I would like to create a custom keras layer (a codebook for a VQVAE model.) While training I would like to have a tf.Variable
which tracks the usage of each code so I can restart unused codes. So I created my Codebook layer as follows...
class Codebook(layers.Layer):
def __init__(self, num_codes, code_reset_limit = None, **kwargs):
super().__init__(**kwargs)
self.num_codes = num_codes
self.code_reset_limit = code_reset_limit
if self.code_reset_limit:
self.code_counter = tf.Variable(tf.zeros(num_codes, dtype = tf.int32), trainable = False)
def build(self, input_shape):
self.codes = self.add_weight(name = 'codes',
shape = (self.num_codes, input_shape[-1]),
initializer = 'random_uniform',
trainable = True)
super().build(input_shape)
The issue I have is that the Layer
class finds the member variable self.code_counter
and adds it to the list of weights which are saved with the layer.
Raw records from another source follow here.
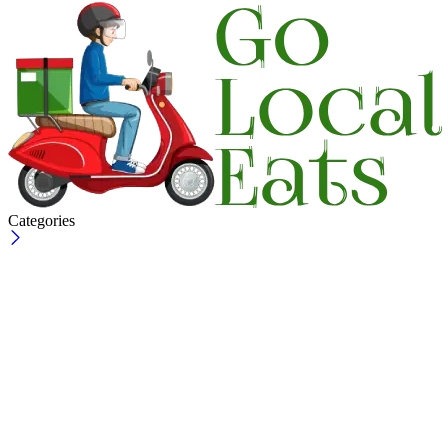
Categories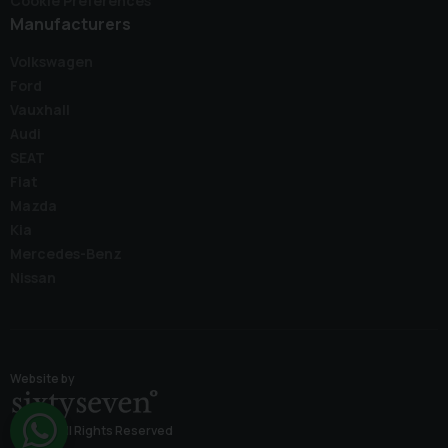
Cookie Preferences
Manufacturers
Volkswagen
Ford
Vauxhall
Audi
SEAT
Fiat
Mazda
Kia
Mercedes-Benz
Nissan
Website by
© 2026 All Rights Reserved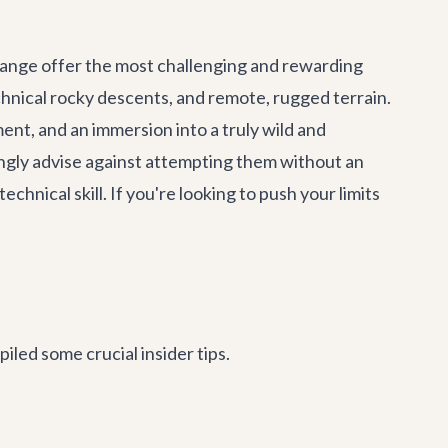
 range offer the most challenging and rewarding
technical rocky descents, and remote, rugged terrain.
nt, and an immersion into a truly wild and
ongly advise against attempting them without an
chnical skill. If you're looking to push your limits
iled some crucial insider tips.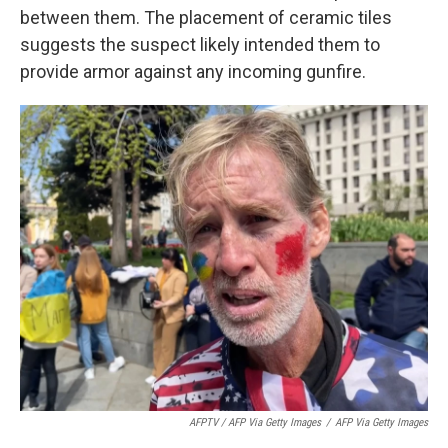
between them. The placement of ceramic tiles
suggests the suspect likely intended them to
provide armor against any incoming gunfire.
AFPTV / AFP Via Getty Images
/
AFP Via Getty Images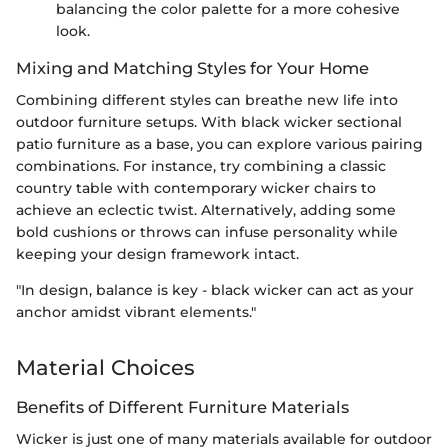
balancing the color palette for a more cohesive
look.
Mixing and Matching Styles for Your Home
Combining different styles can breathe new life into
outdoor furniture setups. With black wicker sectional
patio furniture as a base, you can explore various pairing
combinations. For instance, try combining a classic
country table with contemporary wicker chairs to
achieve an eclectic twist. Alternatively, adding some
bold cushions or throws can infuse personality while
keeping your design framework intact.
"In design, balance is key - black wicker can act as your
anchor amidst vibrant elements."
Material Choices
Benefits of Different Furniture Materials
Wicker is just one of many materials available for outdoor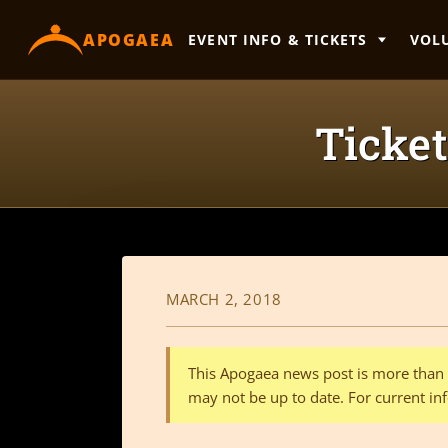
content
APOGAEA
EVENT INFO & TICKETS
VOL
Ticket
MARCH 2, 2018
This Apogaea news post is more than a
may not be up to date. For current inf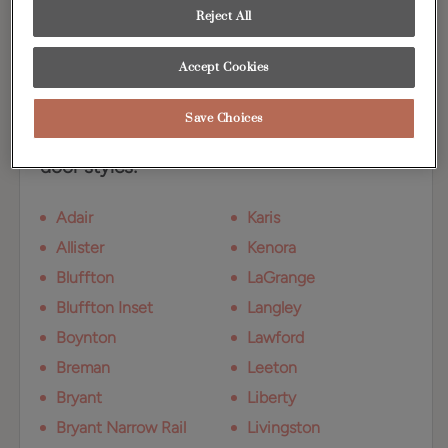
a blend of golden and gray tones, adding
Reject All
warmth to any design.
Accept Cookies
Available Door Styles
Save Choices
Coastline on Maple is available on these
door styles:
Adair
Karis
Allister
Kenora
Bluffton
LaGrange
Bluffton Inset
Langley
Boynton
Lawford
Breman
Leeton
Bryant
Liberty
Bryant Narrow Rail
Livingston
It also expects the self.code_counter
to be present when weights are loaded which is not the case when I run in inference mode. How can I make it so keras does not track a variable in my layer. I do not want it persisted or to be part of the layers.weights
.
I am a bit late with the answer, but I had the same problem and came across the question without an answer. Now, I have found an answer that works for Keras 2 and Keras 3, so I am sharing it here for others encountering the same question.
To prevent TensorFlow and Keras from tracking variables one needs to encapsulate the variable in a class that TensorFlow and Keras do not handle in the tracking module. The list of classes that are automatically tracked for Keras 3 are: keras.Variable
, list
, dict
, tuple
, and NamedTuple
(see here). For Keras 2 the list of objects is not so easy to find but appears to include tf.Variable
(see the present question), dict
, and list
.
The solution that did work in my context for keras.Variable and tf.Variable is to create dataclass encapsulating the Variable. Here the setup for tensorflow and keras 2.
import tensorflow as tf
from dataclasses import dataclass
@dataclass
class DoNotTrackContainer:
data: tf.Variable
In the code of the present question, this would then be used like this
if self.code_reset_limit:
self.code_counter = DoNotTrackContainer(data=tf.Variable(tf.zeros(num_codes, dtype = tf.int32), trainable = False) )
When accessing the counter the data attribute needs to be included in the path
# for accessing the counter
self.code_counter.data.assign_add(1)
For Keras 3 the Container becomes
import keras
from dataclasses import dataclass
@dataclass
class DoNotTrackContainer:
data: keras.Variable